Coping With The Pension Crisis
And while in recent years the state and union leaders agreed to a more-frugal pension tier for the next generation of state employees - 16,000 of them expected to be hired over the next few years - the State Employees’ Retirement Plan (SERS) is a major underfunded program. Lawmakers and State Treasurer Shawn T. Wooden have recently lowered their expectations on return on investments, but even those seem too high, according to state fiscal reports.Employees pay about $194 million a year into SERS. The state kicks in $1.4 billion and the fund yields about $876 million in investment income, according to Comptroller Kevin Lembo. It pays out about $1.96 billion, with administrative costs of $3.5 million.
The SERS plan is not to be confused with the state Teachers’ Retirement Fund, in recent years one of the nation’s most dangerously under-funded. It was revamped this year by Gov. Ned Lamont, Wooden and state lawmakers under an agreement with the Teachers’ Retirement Board to avoid a huge, $3.4 billion payment to keep afloat the fund, which supports about 37,000 former teachers whose average annual pay is a little more than $47,000.
Connecticut teachers pay into their retirement program with 7 percent of their incomes, plus 1.25 percent for insurance and 1.45 percent for Medicare. But years of neglect from the General Assembly created one of the largest unfunded liabilities in the nation.
“This plan put the TRF on a path toward long-term sustainability while protecting taxpayers and puts our state on more stable footing going forward,” Wooden said recently. “Had we done nothing, our annual required payments were projected to peak in 2032 at more than $3.4 billion, which would have crippled the state budget and was simply not realistic for the TRF.”

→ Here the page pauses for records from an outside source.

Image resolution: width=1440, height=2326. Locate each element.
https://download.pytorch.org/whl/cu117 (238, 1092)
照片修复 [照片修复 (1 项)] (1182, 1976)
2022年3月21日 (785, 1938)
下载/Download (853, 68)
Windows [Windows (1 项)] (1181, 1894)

About $900 million is estimated to be saved over the next five years, while the $13 billion in unfunded teacher-retirement liabilities will be extended for 17 years. “The plan also lowered the assumed rate of return on the investments in the TRF, from 8% to 6.9%, which is a much more conservative and realistic estimate of how experts predict investments will perform in the future.”

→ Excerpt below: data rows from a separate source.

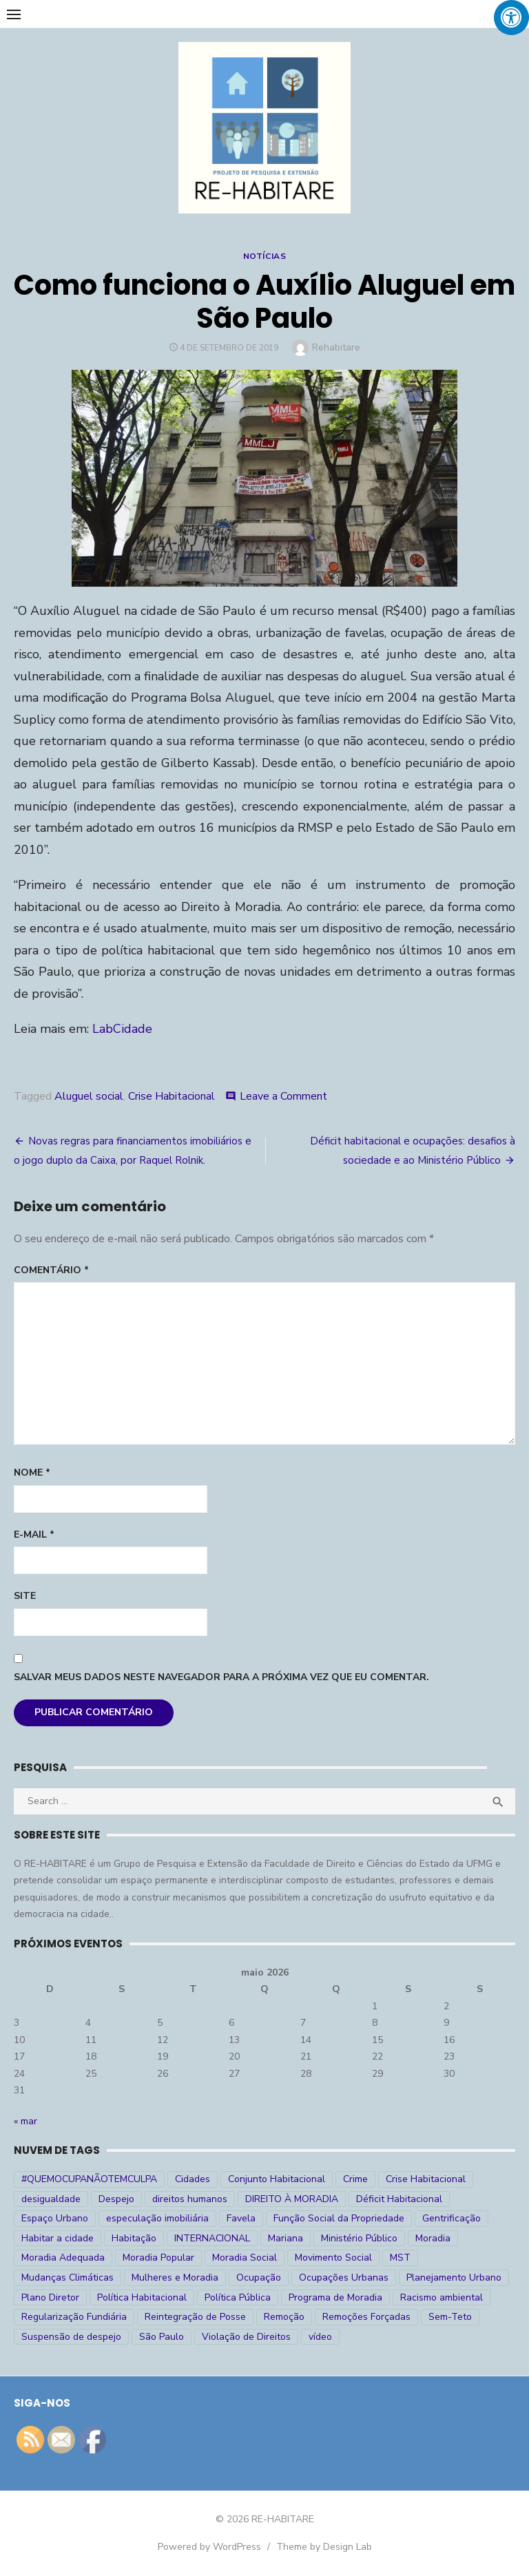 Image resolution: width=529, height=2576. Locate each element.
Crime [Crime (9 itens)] (355, 2179)
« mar (25, 2121)
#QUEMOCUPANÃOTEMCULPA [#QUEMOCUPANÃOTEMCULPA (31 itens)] (89, 2179)
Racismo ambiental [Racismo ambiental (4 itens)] (441, 2297)
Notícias (265, 256)
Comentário (51, 1270)
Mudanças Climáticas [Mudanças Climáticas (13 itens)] (67, 2277)
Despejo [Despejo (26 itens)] (116, 2199)
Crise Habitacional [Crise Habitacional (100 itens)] (426, 2179)
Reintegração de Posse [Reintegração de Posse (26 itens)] (195, 2316)
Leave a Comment (283, 1096)
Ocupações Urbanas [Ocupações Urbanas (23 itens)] (343, 2277)
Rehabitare (336, 347)
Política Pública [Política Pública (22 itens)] (238, 2297)
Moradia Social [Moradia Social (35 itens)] (244, 2257)
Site (25, 1595)
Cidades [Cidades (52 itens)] (192, 2179)
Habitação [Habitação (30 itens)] (134, 2238)
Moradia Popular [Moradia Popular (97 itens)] (158, 2257)
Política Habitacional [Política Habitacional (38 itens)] (142, 2297)
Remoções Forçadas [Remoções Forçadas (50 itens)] (366, 2316)
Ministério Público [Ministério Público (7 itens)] (359, 2238)
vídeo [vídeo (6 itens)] (320, 2336)
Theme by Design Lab (324, 2546)
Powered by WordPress (209, 2546)
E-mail (34, 1534)
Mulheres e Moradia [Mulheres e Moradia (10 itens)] (175, 2277)
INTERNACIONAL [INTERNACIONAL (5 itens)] (212, 2238)
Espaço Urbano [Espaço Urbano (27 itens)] (54, 2218)
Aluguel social (88, 1096)
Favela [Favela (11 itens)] (241, 2218)
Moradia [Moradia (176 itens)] (432, 2238)
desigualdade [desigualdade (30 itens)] (51, 2199)
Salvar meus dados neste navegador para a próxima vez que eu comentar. (221, 1677)
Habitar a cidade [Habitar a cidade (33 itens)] (57, 2238)
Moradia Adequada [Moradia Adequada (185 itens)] (63, 2257)
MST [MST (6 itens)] (400, 2257)
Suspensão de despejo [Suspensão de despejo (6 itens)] (71, 2336)
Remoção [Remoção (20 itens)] (284, 2316)
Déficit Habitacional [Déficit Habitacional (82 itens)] (399, 2199)
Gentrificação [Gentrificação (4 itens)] (451, 2218)
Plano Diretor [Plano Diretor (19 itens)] (50, 2297)
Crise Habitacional (171, 1096)
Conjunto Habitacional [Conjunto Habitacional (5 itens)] (276, 2179)
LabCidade (122, 1028)
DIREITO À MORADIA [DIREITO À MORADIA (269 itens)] (291, 2199)
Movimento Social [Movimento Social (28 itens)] (333, 2257)
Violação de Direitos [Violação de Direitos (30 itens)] (246, 2336)
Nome (32, 1472)
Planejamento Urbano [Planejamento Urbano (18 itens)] (453, 2277)
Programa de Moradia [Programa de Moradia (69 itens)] (335, 2297)
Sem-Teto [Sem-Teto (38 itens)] (450, 2316)
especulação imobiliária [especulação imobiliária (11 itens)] (157, 2218)
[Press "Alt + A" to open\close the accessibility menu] (511, 17)
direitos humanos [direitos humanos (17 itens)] (189, 2199)
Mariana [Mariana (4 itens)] (285, 2238)
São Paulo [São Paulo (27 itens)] (161, 2336)
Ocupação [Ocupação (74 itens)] (258, 2277)
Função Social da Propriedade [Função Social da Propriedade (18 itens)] (338, 2218)
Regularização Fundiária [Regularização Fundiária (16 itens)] (74, 2316) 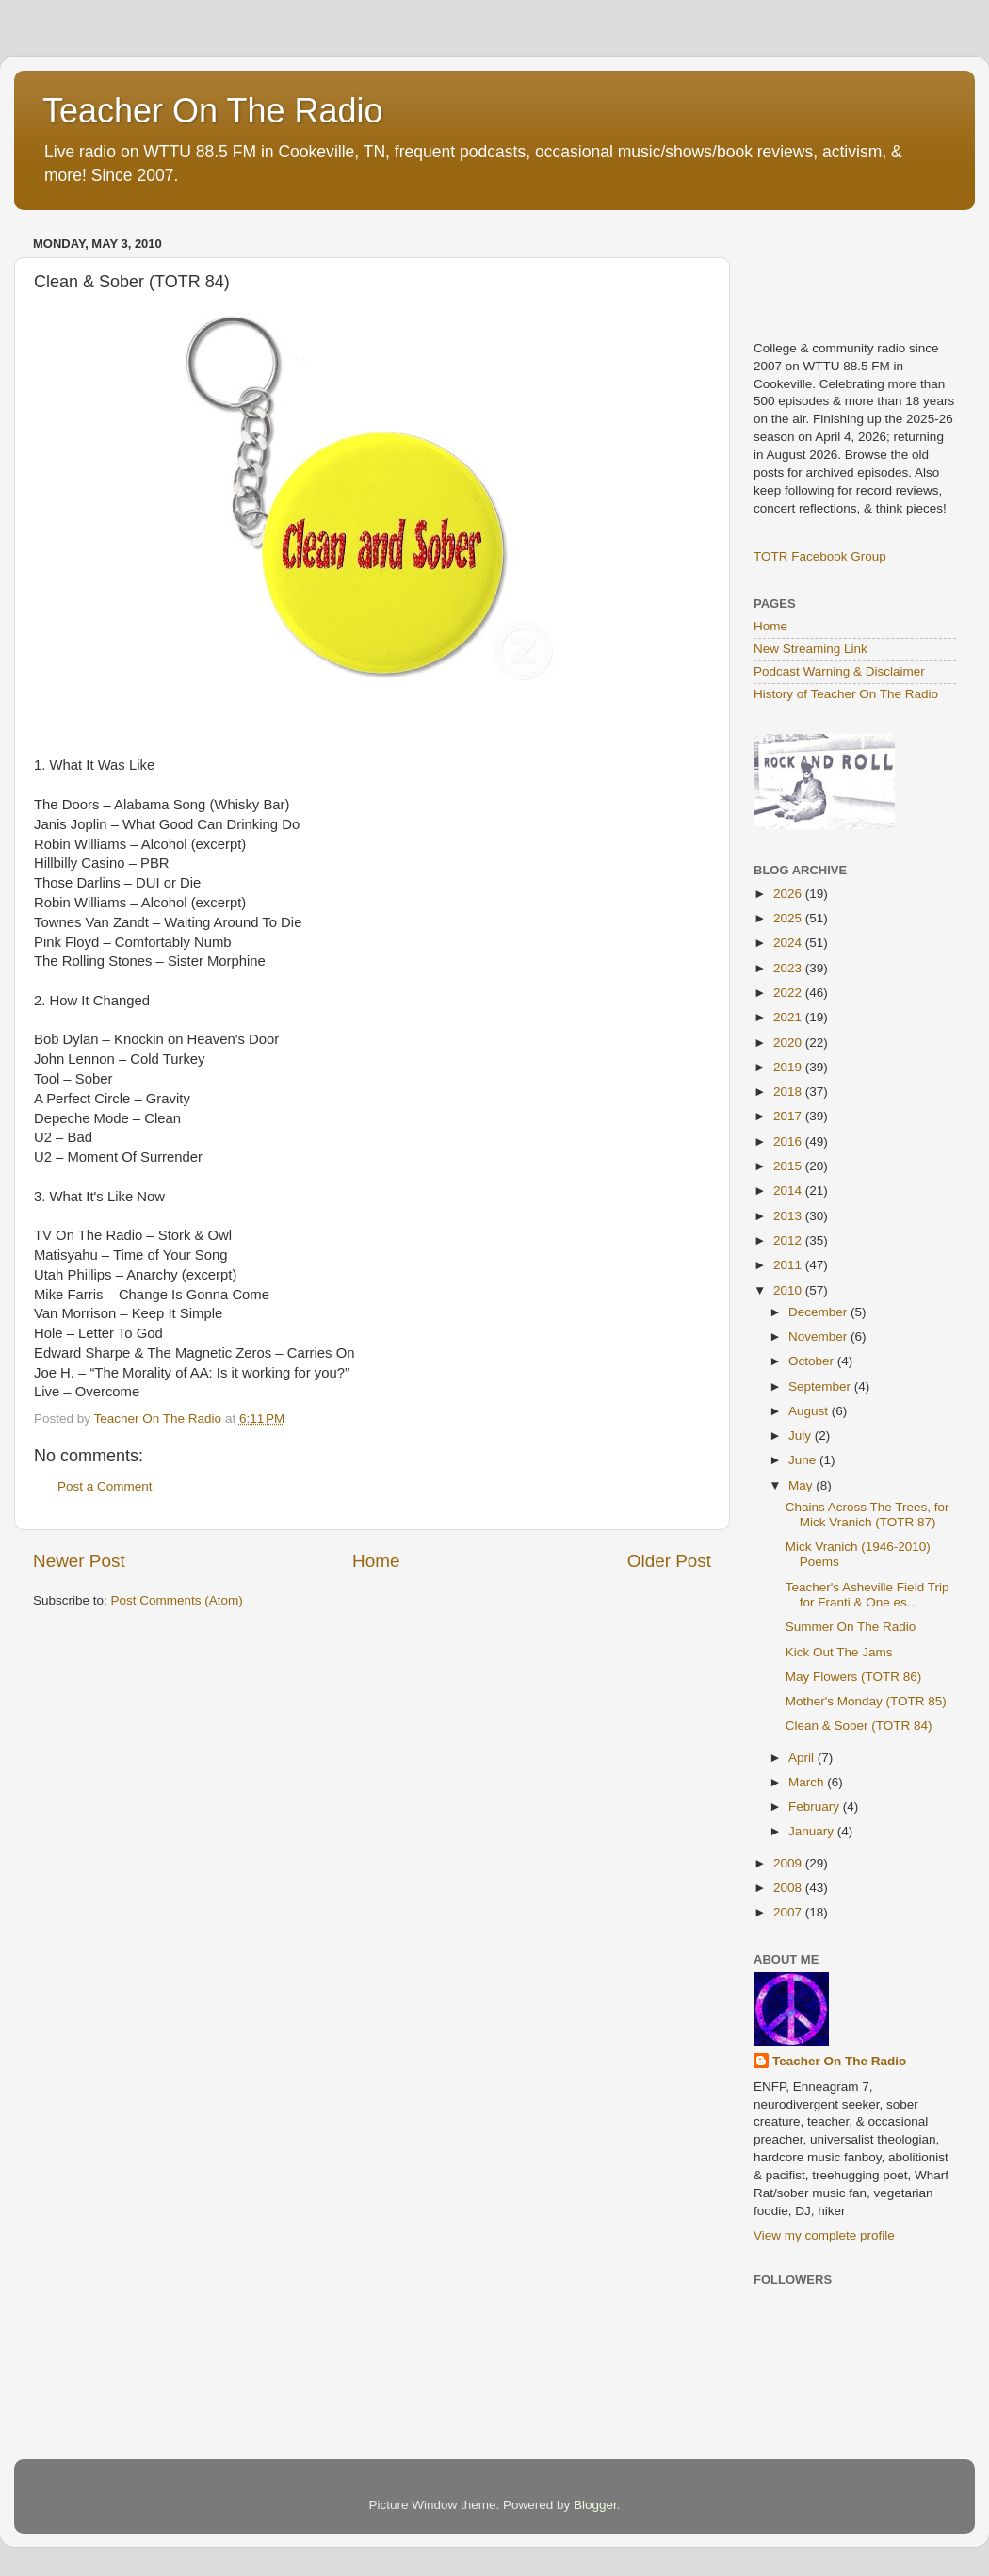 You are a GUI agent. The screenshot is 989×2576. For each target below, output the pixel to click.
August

Both the TRF and the State Employees Retirement Fund realized only a 5.9-percent return at the end of the state budget year on June 30, according to Wooden’s office. But the lower rates of expected investment returns will help give the state a better picture of its two main pension plans,
“As a result of this change, we have a more transparent picture of the true unfunded long-term liabilities and a realistic plan to address such liabilities,” Wooden said. “Moreover, getting to the right return assumption is critical to the health of the pension plan as it will allow us to maximize returns without taking on unreasonable risk. It's this fiscally prudent approach that helped lead to the upgrades in our bond rating outlook for the first time in 20 years as well as record demand from investors to purchase our bonds.”
Wooden, a Democrat elected last year, has announced an imminent “listening tour” of forums, visits and round-table events to engage state residents and discuss the state’s economy and investment strategies, along with workforce development issues, personal finance and retirement, business startups, job creation and financial literacy.
“Since many issues contribute to turning Connecticut’s economy around, I want to create community conversations that can profile the successes, challenges, and ways we can better align Connecticut’s policies and programs to expand economic opportunities in our state.”